There’s no denying Bill Slawski is a bit difficult to understand. It doesn’t mean he’s not interesting and well worth the read if you can wade through it. So, to save you some time, I’ve summarised a few of his comments about web blocks and linguistic features.
Slawski writes about how a page can be broken down into segments such as the main content, header, footer, advertising, navigation, etc. Each of these blocks can be considered as “separate semantic units” that can be connected or standalone in relation to the page topic (they can also be physically connected or broken up into smaller segments).
In a patent filed on behalf of Microsoft in 2003, this analysis is described as an “…independent approach to detect content structure. It simulates how a user understands web layout structure based on his visual perception (emphasis mine).” If you think about how you read web pages (in a kind of zig-zag pattern, amiright?), the segmentation approach is not far off.
As a writer, I’m interested in the way content is structured and that includes the selection and placement of words and links. We already know that links in the middle of the page have more weight than those in footers, but what I didn’t know was that a search engine might actually assign PageRank for individual segments.
For example (according to the patent), a section of page with hyperlinked, capitalised words in short phrases, which appear in the sidebar or at the top of the page, indicates the main navigation. It sounds like common sense, but understanding how a search engine sees a page is really essential to SEO. These basic linguistic features – i.e. syntax and punctuation – are the means by which search engines are classifying and indexing pages.

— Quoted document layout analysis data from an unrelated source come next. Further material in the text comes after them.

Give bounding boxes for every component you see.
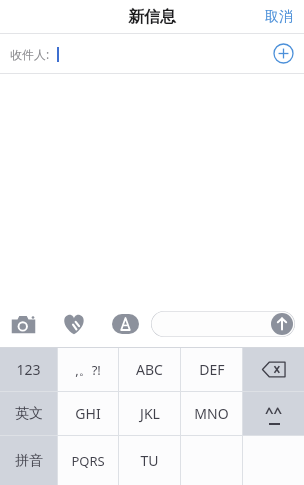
button[interactable]: TU xyxy=(119,436,180,485)
staticText: ABC xyxy=(136,360,163,379)
button[interactable]: PQRS xyxy=(58,436,118,485)
button[interactable]: DEF xyxy=(181,348,242,391)
staticText: PQRS xyxy=(71,452,105,470)
button[interactable]: App Store xyxy=(110,309,140,339)
staticText: TU xyxy=(140,451,159,470)
button[interactable]: Add contact xyxy=(273,43,294,64)
button[interactable]: 收件人: xyxy=(0,34,304,73)
button[interactable]: MNO xyxy=(181,392,242,435)
button[interactable]: Digital Touch xyxy=(59,309,89,339)
staticText: ,。?! xyxy=(75,361,101,379)
button[interactable]: 取消 xyxy=(260,3,298,31)
button[interactable]: Send xyxy=(151,311,295,337)
staticText: GHI xyxy=(75,404,101,423)
staticText: 新信息 xyxy=(128,7,176,27)
staticText: 123 xyxy=(16,360,41,379)
staticText: JKL xyxy=(140,404,160,423)
button[interactable]: 英文 xyxy=(0,392,57,435)
staticText: 英文 xyxy=(15,405,43,423)
staticText: DEF xyxy=(199,360,225,379)
button[interactable]: GHI xyxy=(58,392,118,435)
button[interactable]: ABC xyxy=(119,348,180,391)
button[interactable]: 拼音 xyxy=(0,436,57,485)
button[interactable]: ^^ xyxy=(243,392,304,435)
button[interactable]: ,。?! xyxy=(58,348,118,391)
button[interactable]: Backspace xyxy=(243,348,304,391)
button[interactable]: Send xyxy=(271,313,293,335)
staticText: 取消 xyxy=(265,8,293,26)
staticText: ^^ xyxy=(265,402,283,422)
staticText: 拼音 xyxy=(15,452,43,470)
button[interactable]: 123 xyxy=(0,348,57,391)
button[interactable]: JKL xyxy=(119,392,180,435)
staticText: MNO xyxy=(194,404,229,423)
staticText: 收件人: xyxy=(10,46,50,62)
button[interactable]: Camera xyxy=(8,309,38,339)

*Puctuation Owl is impressed with your new-found wisdom:
So, if you write content for the web, it’s important to keep in mind how a search engine might segment it, but also remember that this patent was filed in 2003. A similar patent from Google followed in 2004. In other words, search engines have been thinking about segmentation for nearly a decade, and they’re continuing to improve their understanding of page semantics all the time. Watch this space!